Meta gibt an, eine neue Kampagne von WhatsApp-Phishing-Angriffen gestoppt zu haben, die mit dem Spyware-Anbieter NSO Group in Verbindung steht. Nach Angaben des Unternehmens verstieß die Aktivität gegen eine gerichtliche Anordnung, die NSO nach einem langwierigen Rechtsstreit über den Einsatz der Pegasus-Spyware dauerhaft untersagte, WhatsApp-Nutzer ins Visier zu nehmen.
Die jüngste Entdeckung deutet darauf hin, dass Versuche, WhatsApp-Nutzer anzugreifen, trotz der rechtlichen Einschränkungen fortgesetzt wurden. Deshalb fordert Meta nun weitere Maßnahmen gegen das israelische Überwachungsunternehmen.
Meta entdeckt neue zielgerichtete Aktivitäten
Laut Meta entdeckten die Sicherheitsteams des Unternehmens kürzlich eine Phishing-Operation, die WhatsApp als Teil einer umfassenderen Kampagne nutzte. Das Unternehmen erklärte, die Angreifer hätten versucht, Personen durch sorgfältig gestaltete Nachrichten dazu zu verleiten, mit schädlichen Inhalten zu interagieren.
Die Ermittler brachten die Aktivitäten mit einer Infrastruktur in Verbindung, die der NSO Group zugeschrieben wird. Meta geht davon aus, dass die Kampagne Teil einer Überwachungsoperation war, die darauf abzielte, Informationen über ausgewählte Zielpersonen zu sammeln.
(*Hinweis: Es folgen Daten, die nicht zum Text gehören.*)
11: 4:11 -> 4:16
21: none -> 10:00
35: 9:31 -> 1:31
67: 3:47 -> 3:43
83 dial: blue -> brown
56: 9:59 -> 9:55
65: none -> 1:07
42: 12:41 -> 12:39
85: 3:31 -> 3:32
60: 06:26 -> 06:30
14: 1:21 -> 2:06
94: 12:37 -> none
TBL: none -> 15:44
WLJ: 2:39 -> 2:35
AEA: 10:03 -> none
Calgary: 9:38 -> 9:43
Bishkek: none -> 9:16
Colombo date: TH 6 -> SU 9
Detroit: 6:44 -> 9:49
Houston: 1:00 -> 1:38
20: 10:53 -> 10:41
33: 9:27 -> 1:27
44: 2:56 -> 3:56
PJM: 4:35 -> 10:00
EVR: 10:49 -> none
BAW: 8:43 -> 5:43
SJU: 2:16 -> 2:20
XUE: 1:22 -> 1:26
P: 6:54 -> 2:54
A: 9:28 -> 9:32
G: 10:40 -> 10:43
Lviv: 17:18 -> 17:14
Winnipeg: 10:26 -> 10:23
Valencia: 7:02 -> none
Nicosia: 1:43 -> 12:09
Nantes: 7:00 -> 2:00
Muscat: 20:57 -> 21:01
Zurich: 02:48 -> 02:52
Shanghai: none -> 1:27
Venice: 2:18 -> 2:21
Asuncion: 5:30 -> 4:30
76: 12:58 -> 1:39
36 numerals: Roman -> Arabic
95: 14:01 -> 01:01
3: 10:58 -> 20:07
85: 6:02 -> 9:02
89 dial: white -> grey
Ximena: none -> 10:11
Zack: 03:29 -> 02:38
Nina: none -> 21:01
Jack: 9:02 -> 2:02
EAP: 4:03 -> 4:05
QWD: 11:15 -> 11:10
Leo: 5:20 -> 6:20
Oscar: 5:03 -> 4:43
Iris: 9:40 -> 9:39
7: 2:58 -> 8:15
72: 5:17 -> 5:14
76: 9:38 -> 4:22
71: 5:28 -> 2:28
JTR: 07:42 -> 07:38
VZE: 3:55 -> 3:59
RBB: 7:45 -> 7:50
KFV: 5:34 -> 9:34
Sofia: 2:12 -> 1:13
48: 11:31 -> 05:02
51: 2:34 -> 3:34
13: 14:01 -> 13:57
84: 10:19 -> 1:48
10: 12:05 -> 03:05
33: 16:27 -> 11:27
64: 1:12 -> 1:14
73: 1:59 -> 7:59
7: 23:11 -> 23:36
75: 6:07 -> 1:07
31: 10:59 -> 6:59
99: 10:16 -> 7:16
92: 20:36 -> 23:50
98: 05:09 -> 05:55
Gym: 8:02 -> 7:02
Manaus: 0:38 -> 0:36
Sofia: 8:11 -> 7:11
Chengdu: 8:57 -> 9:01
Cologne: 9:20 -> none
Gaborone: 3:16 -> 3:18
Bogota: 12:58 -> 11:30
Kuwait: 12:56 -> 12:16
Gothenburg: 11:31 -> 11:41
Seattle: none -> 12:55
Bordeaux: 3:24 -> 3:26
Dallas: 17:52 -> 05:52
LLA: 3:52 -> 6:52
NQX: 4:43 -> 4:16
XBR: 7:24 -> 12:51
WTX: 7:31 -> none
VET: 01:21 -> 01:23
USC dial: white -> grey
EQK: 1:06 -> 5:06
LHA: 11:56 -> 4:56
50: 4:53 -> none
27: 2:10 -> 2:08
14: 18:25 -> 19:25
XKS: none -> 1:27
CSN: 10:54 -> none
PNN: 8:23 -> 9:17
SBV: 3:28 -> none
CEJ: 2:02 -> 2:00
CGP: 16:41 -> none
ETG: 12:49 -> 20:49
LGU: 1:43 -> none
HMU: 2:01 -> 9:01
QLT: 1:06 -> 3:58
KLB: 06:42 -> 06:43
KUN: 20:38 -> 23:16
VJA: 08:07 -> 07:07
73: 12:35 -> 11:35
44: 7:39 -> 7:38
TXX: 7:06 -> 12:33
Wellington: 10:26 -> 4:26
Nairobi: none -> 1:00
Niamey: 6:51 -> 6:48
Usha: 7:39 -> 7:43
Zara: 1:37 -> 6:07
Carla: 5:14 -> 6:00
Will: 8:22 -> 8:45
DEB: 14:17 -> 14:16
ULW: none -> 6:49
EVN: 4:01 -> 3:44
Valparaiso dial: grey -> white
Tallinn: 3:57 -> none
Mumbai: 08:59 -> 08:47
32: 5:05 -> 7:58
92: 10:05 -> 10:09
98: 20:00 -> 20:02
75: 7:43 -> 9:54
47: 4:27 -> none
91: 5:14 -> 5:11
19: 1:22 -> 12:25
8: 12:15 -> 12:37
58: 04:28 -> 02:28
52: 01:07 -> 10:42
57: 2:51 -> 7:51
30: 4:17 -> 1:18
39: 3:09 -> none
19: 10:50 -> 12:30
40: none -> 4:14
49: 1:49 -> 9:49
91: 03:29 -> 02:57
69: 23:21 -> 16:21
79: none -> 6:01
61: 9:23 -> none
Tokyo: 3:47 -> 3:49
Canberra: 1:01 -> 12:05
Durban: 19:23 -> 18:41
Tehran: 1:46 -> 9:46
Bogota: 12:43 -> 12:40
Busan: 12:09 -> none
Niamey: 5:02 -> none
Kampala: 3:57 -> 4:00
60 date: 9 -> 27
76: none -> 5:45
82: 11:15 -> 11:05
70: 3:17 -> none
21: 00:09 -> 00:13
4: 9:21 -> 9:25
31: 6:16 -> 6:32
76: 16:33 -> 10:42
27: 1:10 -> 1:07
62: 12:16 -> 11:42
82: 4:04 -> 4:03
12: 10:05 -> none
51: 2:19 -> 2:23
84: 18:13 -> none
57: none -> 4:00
Das Unternehmen nannte keine genaue Zahl der betroffenen Personen. Es teilte jedoch mit, dass die Betroffenen benachrichtigt wurden und die schädliche Infrastruktur inzwischen außer Betrieb gesetzt wurde.
Gerichtliche Anordnung steht im Mittelpunkt des Konflikts
Die Entdeckung erhält zusätzliche Bedeutung durch Metas früheren juristischen Erfolg gegen die NSO Group.
Im Jahr 2024 entschied ein US-Gericht zugunsten von WhatsApp, nachdem festgestellt wurde, dass NSO durch die Nutzung des Messaging-Dienstes zur Verbreitung von Spyware gegen Bundesgesetze sowie gegen Gesetze des Bundesstaates Kalifornien verstoßen hatte. Das Urteil untersagte dem Unternehmen dauerhaft den Zugriff auf oder die gezielte Nutzung von WhatsApp-Diensten.
Meta argumentiert nun, dass die neu entdeckten Aktivitäten direkt gegen diese Anordnung verstoßen. Daher hat das Unternehmen das Gericht aufgefordert, die neuen Beweise zu prüfen und zu entscheiden, ob weitere Maßnahmen erforderlich sind.
Der Fall bleibt einer der am aufmerksamsten verfolgten Rechtsstreitigkeiten innerhalb der kommerziellen Spyware-Branche.
Spyware-Branche steht unter wachsendem Druck
Der Markt für Spyware steht seit mehreren Jahren zunehmend unter Beobachtung von Regierungen, Technologieunternehmen und Datenschutzorganisationen.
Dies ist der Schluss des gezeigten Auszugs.